What to do: Repeat verbatim the lines of the data below, beginning with the line containing "Ученые обнаружили в Черном море" and continuing to the end.

Stored data entries:
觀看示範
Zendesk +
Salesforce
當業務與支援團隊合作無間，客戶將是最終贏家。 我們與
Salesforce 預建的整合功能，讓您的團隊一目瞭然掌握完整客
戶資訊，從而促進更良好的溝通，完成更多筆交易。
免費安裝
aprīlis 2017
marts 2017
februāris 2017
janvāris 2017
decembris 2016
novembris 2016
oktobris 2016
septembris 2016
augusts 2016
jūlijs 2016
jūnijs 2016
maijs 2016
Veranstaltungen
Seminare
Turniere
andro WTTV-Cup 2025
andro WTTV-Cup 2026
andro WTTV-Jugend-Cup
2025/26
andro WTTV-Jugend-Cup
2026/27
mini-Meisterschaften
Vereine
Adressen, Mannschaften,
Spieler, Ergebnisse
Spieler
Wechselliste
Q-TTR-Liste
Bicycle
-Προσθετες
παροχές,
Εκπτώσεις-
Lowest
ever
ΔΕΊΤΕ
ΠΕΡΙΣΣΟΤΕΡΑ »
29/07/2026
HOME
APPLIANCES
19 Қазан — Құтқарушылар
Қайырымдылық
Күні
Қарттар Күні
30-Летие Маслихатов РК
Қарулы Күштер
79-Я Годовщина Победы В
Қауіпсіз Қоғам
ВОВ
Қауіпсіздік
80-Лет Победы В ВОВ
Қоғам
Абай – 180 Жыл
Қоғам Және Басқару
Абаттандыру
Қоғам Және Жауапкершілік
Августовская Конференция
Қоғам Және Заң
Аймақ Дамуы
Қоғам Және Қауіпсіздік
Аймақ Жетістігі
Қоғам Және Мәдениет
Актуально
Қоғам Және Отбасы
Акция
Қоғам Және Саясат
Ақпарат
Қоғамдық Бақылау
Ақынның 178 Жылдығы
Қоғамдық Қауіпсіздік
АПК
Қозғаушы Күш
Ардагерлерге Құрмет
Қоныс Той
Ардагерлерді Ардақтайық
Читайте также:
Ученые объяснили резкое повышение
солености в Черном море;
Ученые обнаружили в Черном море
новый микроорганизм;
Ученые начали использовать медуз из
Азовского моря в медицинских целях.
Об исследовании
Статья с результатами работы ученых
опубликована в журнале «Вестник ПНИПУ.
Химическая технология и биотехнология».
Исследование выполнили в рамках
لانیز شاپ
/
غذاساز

Answer for this exercise:
Ученые обнаружили в Черном море
новый микроорганизм;
Ученые начали использовать медуз из
Азовского моря в медицинских целях.
Об исследовании
Статья с результатами работы ученых
опубликована в журнале «Вестник ПНИПУ.
Химическая технология и биотехнология».
Исследование выполнили в рамках
لانیز شاپ
/
غذاساز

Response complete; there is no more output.